Stored entries
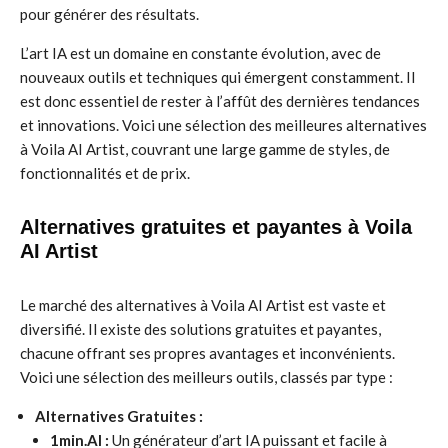
pour générer des résultats.
L’art IA est un domaine en constante évolution, avec de
nouveaux outils et techniques qui émergent constamment. Il
est donc essentiel de rester à l’affût des dernières tendances
et innovations. Voici une sélection des meilleures alternatives
à Voila AI Artist, couvrant une large gamme de styles, de
fonctionnalités et de prix.
Alternatives gratuites et payantes à Voila
AI Artist
Le marché des alternatives à Voila AI Artist est vaste et
diversifié. Il existe des solutions gratuites et payantes,
chacune offrant ses propres avantages et inconvénients.
Voici une sélection des meilleurs outils, classés par type :
Alternatives Gratuites :
1min.AI :
Un générateur d’art IA puissant et facile à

### [What is required]
Only the lines of the data holding the string "sélection" are wanted; copy each of them.

### [Answer for the task]
et innovations. Voici une sélection des meilleures alternatives
Voici une sélection des meilleurs outils, classés par type :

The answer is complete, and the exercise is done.